▶ _DESCRIPTION OF THE TASK_: What lines of the data below hold the string "використання"? Copy each one out.

(Dataset entries)

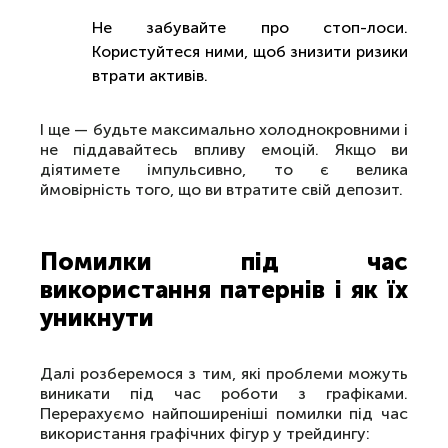
Не забувайте про стоп-лоси.
Користуйтеся ними, щоб знизити ризики
втрати активів.
І ще — будьте максимально холоднокровними і
не піддавайтесь впливу емоцій. Якщо ви
діятимете імпульсивно, то є велика
ймовірність того, що ви втратите свій депозит.
Помилки під час
використання патернів і як їх
уникнути
Далі розберемося з тим, які проблеми можуть
виникати під час роботи з графіками.
Перерахуємо найпоширеніші помилки під час
використання графічних фігур у трейдингу:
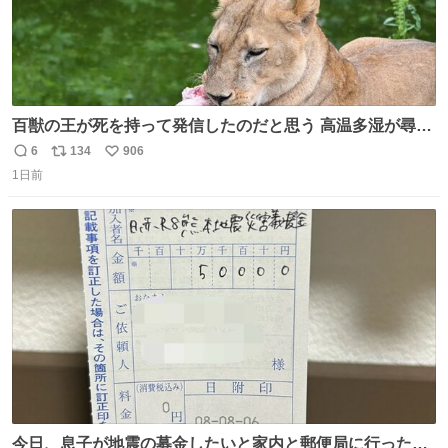
百獣の王が死を持って発信したのだと思う 高温多湿が尋常
でない日本の夏 どうか早急に飼育の環境を見直して 動物の
6
134
906
返
リ
い
命を護ってください…と 治療中のライオンが助かりますよ
1日前
信
ポ
い
うに すべての動物の命が護られますように 2026.7.3📷多摩
数
ス
ね
動物公園にて 残念ながら個体の識別は出来ません
ト
数
数
今日、息子が地震の募金したいと家内と郵便局に行ったみ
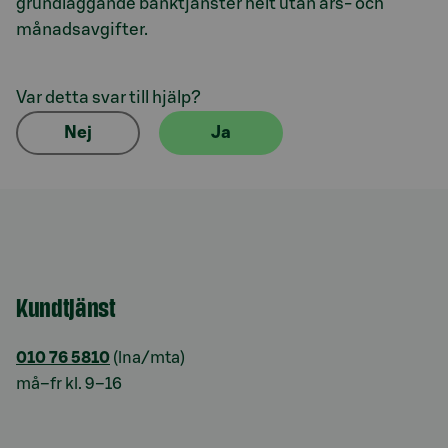
grundläggande banktjänster helt utan års- och
månadsavgifter.
Var detta svar till hjälp?
Nej
Ja
Kundtjänst
010 76 5810
(lna/mta)
må–fr kl. 9–16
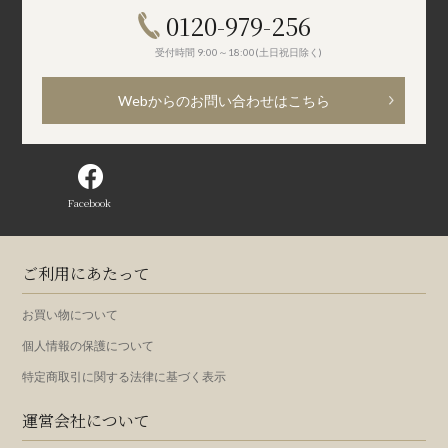
0120-979-256
受付時間 9:00～18:00(土日祝日除く)
Webからのお問い合わせはこちら
Facebook
ご利用にあたって
お買い物について
個人情報の保護について
特定商取引に関する法律に基づく表示
運営会社について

▶ _EXERCISE ANSWER_:
використання патернів і як їх
використання графічних фігур у трейдингу:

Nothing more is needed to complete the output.